[Structured page parsing data]

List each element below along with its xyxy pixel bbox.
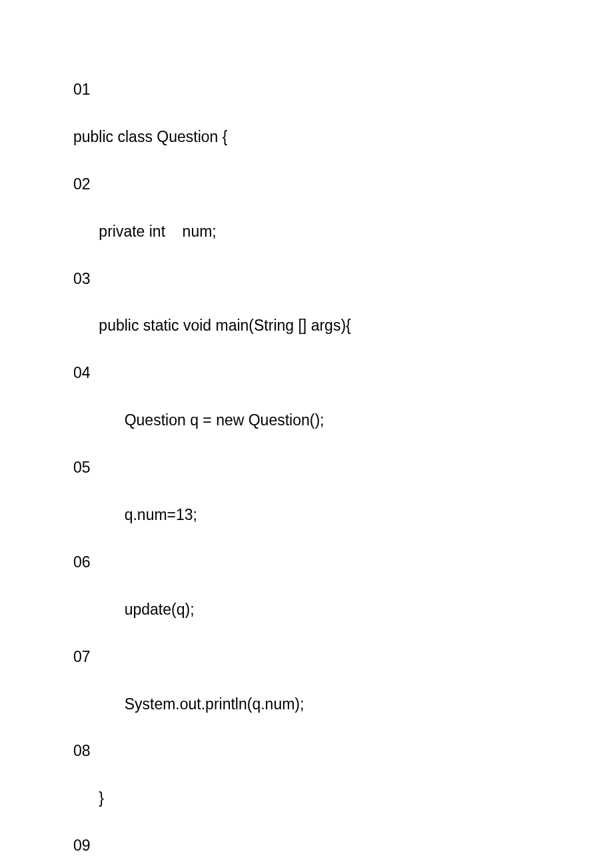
code-line: private int num; — [73, 222, 540, 242]
code-line: 09 — [73, 836, 540, 856]
code-line: 05 — [73, 458, 540, 478]
code-line: 02 — [73, 175, 540, 195]
code-line: 07 — [73, 647, 540, 667]
code-line: 08 — [73, 741, 540, 761]
code-line: } — [73, 789, 540, 809]
code-document: 01 public class Question { 02 private in… — [0, 0, 613, 868]
code-line: Question q = new Question(); — [73, 411, 540, 431]
code-line: update(q); — [73, 600, 540, 620]
code-line: 06 — [73, 553, 540, 573]
code-line: 01 — [73, 80, 540, 100]
code-line: public static void main(String [] args){ — [73, 316, 540, 336]
code-line: 04 — [73, 363, 540, 383]
code-line: System.out.println(q.num); — [73, 695, 540, 715]
code-line: q.num=13; — [73, 505, 540, 525]
code-line: public class Question { — [73, 127, 540, 147]
code-line: 03 — [73, 269, 540, 289]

**Your assignment:** Return every entry above word for word, and include no images.

**Result below:**
List each element below along with its xyxy pixel bbox.
code-line: private int num; — [73, 222, 540, 242]
code-line: 09 — [73, 836, 540, 856]
code-line: 05 — [73, 458, 540, 478]
code-line: 02 — [73, 175, 540, 195]
code-line: 07 — [73, 647, 540, 667]
code-line: 08 — [73, 741, 540, 761]
code-line: } — [73, 789, 540, 809]
code-document: 01 public class Question { 02 private in… — [0, 0, 613, 868]
code-line: Question q = new Question(); — [73, 411, 540, 431]
code-line: update(q); — [73, 600, 540, 620]
code-line: 06 — [73, 553, 540, 573]
code-line: 01 — [73, 80, 540, 100]
code-line: public static void main(String [] args){ — [73, 316, 540, 336]
code-line: 04 — [73, 363, 540, 383]
code-line: System.out.println(q.num); — [73, 695, 540, 715]
code-line: q.num=13; — [73, 505, 540, 525]
code-line: public class Question { — [73, 127, 540, 147]
code-line: 03 — [73, 269, 540, 289]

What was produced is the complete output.